“Come”

GOSPEL | JOHN 3:16-21

16 “For God so loved the world that he gave his only Son, so that everyone who believes in him may not perish but may have eternal life.  17 “Indeed, God did not send the Son into the world to condemn the world, but in order that the world might be saved through him.  18 Those who believe in him are not condemned; but those who do not believe are condemned already, because they have not believed in the name of the only Son of God.  19 And this is the judgment, that the light has come into the world, and people loved darkness rather than light because their deeds were evil.  20 For all who do evil hate the light and do not come to the light, so that their deeds may not be exposed.  21 But those who do what is true come to the light, so that it may be clearly seen that their deeds have been done in God.”

“‘And this is the judgment, that the light has come into the world…'” (3:19)

The light is our salvation, but it is also our judgment. In Lent, we intently – if squeamishly – attend to our mortification, the part of the Christian life wherein we lay down our sinful, fallen habits. Reflecting on baptism is a beautiful way into this uncomfortable, uncomely act: in the waters of baptism, we are cleansed from the stain of sin upon us. In going down, we are put to death; in coming up, we are brought to new life.

This Lenten journey started with an invitation: “Come and see” (John 1:39).
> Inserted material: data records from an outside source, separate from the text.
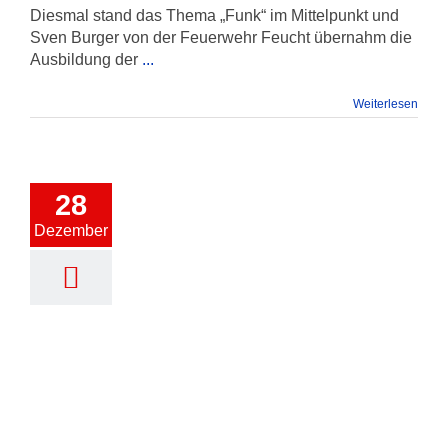
Diesmal stand das Thema „Funk“ im Mittelpunkt und
Sven Burger von der Feuerwehr Feucht übernahm die
Ausbildung der
...
Weiterlesen
28
Dezember
Jugendübung Feuerwerke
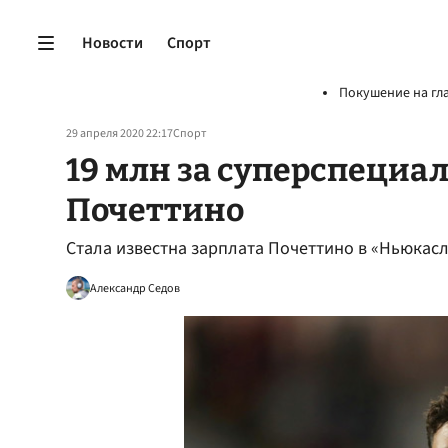
Новости
Спорт
Покушение на гл
29 апреля 2020 22:17
Спорт
19 млн за суперспециал
Почеттино
Стала известна зарплата Почеттино в «Ньюкас
Александр Седов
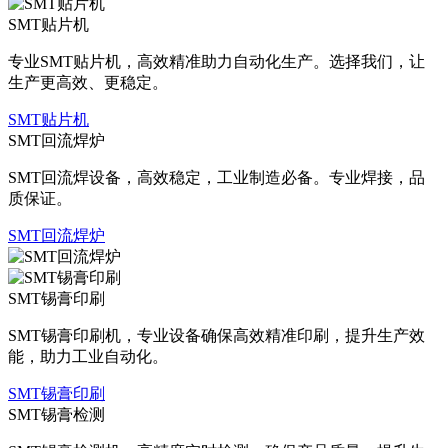
SMT贴片机
专业SMT贴片机，高效精准助力自动化生产。选择我们，让
生产更高效、更稳定。
SMT贴片机
SMT回流焊炉
SMT回流焊设备，高效稳定，工业制造必备。专业焊接，品
质保证。
SMT回流焊炉
SMT锡膏印刷
SMT锡膏印刷机，专业设备确保高效精准印刷，提升生产效
能，助力工业自动化。
SMT锡膏印刷
SMT锡膏检测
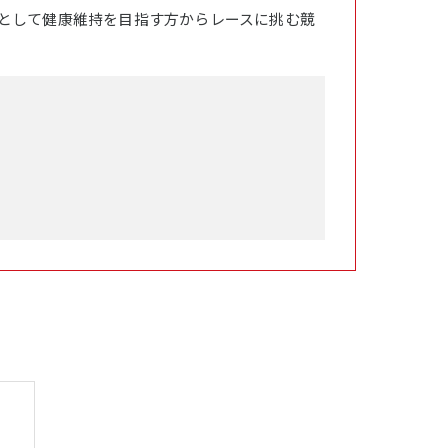
として健康維持を目指す方からレースに挑む競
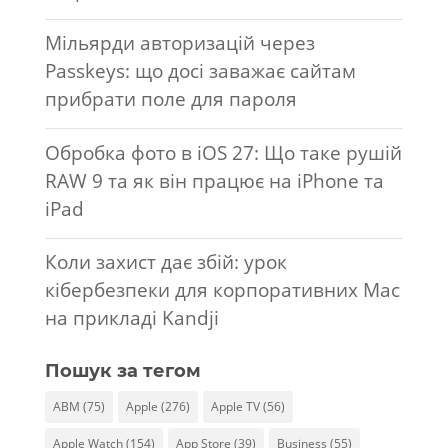
Мільярди авторизацій через
Passkeys: що досі заважає сайтам
прибрати поле для пароля
Обробка фото в iOS 27: Що таке рушій
RAW 9 та як він працює на iPhone та
iPad
Коли захист дає збій: урок
кібербезпеки для корпоративних Mac
на прикладі Kandji
Пошук за тегом
ABM
(75)
Apple
(276)
Apple TV
(56)
Apple Watch
(154)
App Store
(39)
Business
(55)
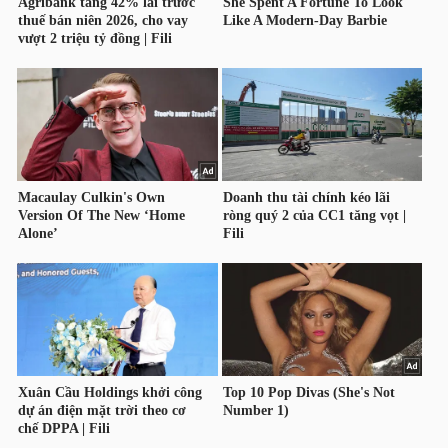
YẾU
TIÊU
DÙNG
THIẾT
YẾU
CHĂM
SÓC
SỨC
KHỎE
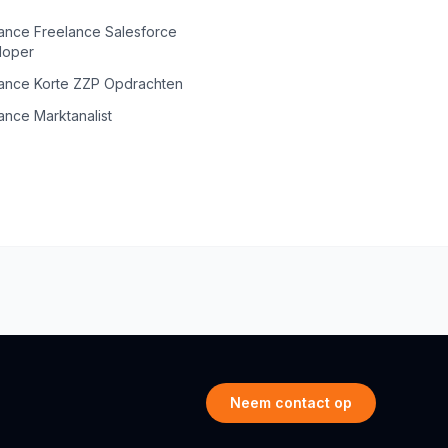
ance Freelance Salesforce
loper
ance Korte ZZP Opdrachten
ance Marktanalist
Neem contact op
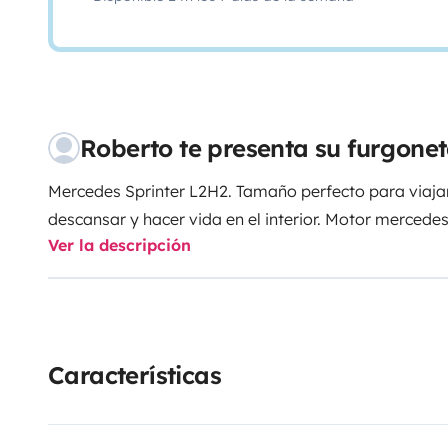
Roberto te presenta su furgon
Mercedes Sprinter L2H2. Tamaño perfecto para viaj
descansar y hacer vida en el interior. Motor mercedes
Ver la descripción
Características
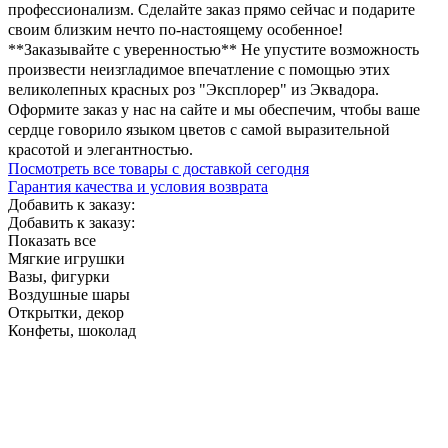
профессионализм. Сделайте заказ прямо сейчас и подарите
своим близким нечто по-настоящему особенное!
**Заказывайте с уверенностью** Не упустите возможность
произвести неизгладимое впечатление с помощью этих
великолепных красных роз "Эксплорер" из Эквадора.
Оформите заказ у нас на сайте и мы обеспечим, чтобы ваше
сердце говорило языком цветов с самой выразительной
красотой и элегантностью.
Посмотреть все товары с доставкой сегодня
Гарантия качества и условия возврата
Добавить к заказу:
Добавить к заказу:
Показать все
Мягкие игрушки
Вазы, фигурки
Воздушные шары
Открытки, декор
Конфеты, шоколад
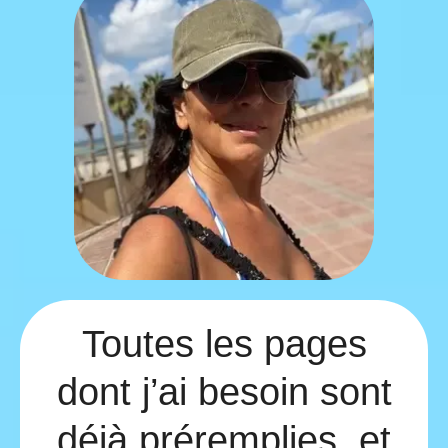
Toutes les pages
dont j’ai besoin sont
déjà préremplies, et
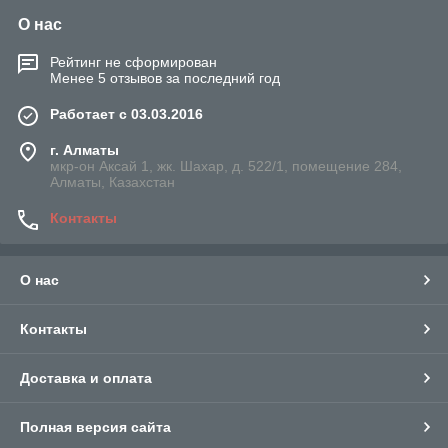
О нас
Рейтинг не сформирован
Менее 5 отзывов за последний год
Работает с 03.03.2016
г. Алматы
мкр-он Аксай 1, жк. Шахар, д. 522/1, помещение 284,
Алматы, Казахстан
Контакты
О нас
Контакты
Доставка и оплата
Полная версия сайта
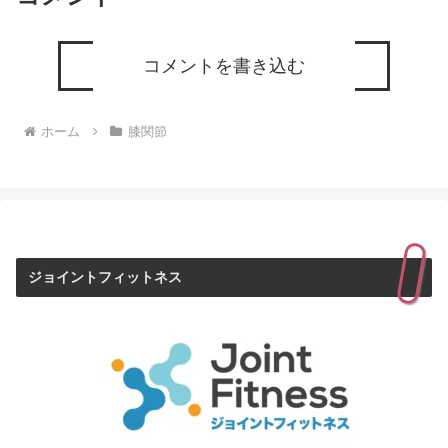
コメントを書き込む
ホーム
膝関節
ジョイントフィットネス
What we find is not always pleasant or affirming. The light is startling and disorienting. However, the light is also safe and welcoming. After all, John begins his Gospel by declaring that Jesus Christ is “The true light, which enlightens everyone” (John 1:9), and Jesus tells us today that he did not come “into the world to condemn the world, but in order that the world might be saved through him” (John 3:17).

Lent can drag on. 40 days is a long time. The repetition of these themes – suffering, death, temptation, sacrifice – can become harrowing, and we’re ready for Holy Week well before Palm Sunday. And again we hear, “Come.” When I’m tempted to say, “My old self isn’t so bad,” or, even worse, “My sins are not nearly as bad as theirs,” Jesus speaks clearly into the darkness of night and says, “Come.”